▸ **Required action**
With the pictures left out, every record must be reproduced exactly.

═════ Source records

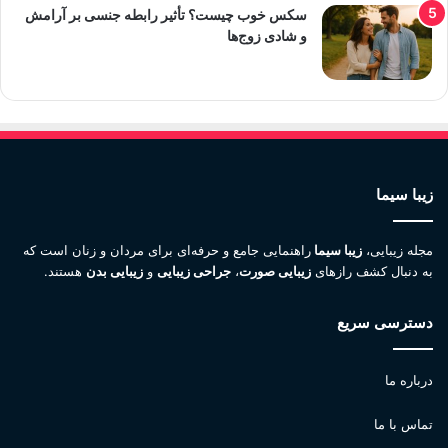
سکس خوب چیست؟ تأثیر رابطه جنسی بر آرامش
و شادی زوج‌ها
زیبا سیما
مجله زیبایی،
زیبا سیما
راهنمایی جامع و حرفه‌ای برای مردان و زنان است که
به دنبال کشف رازهای
زیبایی صورت
،
جراحی زیبایی
و
زیبایی بدن
هستند.
دسترسی سریع
درباره ما
تماس با ما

══════════

▸ **Exercise answer**
سکس خوب چیست؟ تأثیر رابطه جنسی بر آرامش
و شادی زوج‌ها
زیبا سیما
مجله زیبایی،
زیبا سیما
راهنمایی جامع و حرفه‌ای برای مردان و زنان است که
به دنبال کشف رازهای
زیبایی صورت
،
جراحی زیبایی
و
زیبایی بدن
هستند.
دسترسی سریع
درباره ما
تماس با ما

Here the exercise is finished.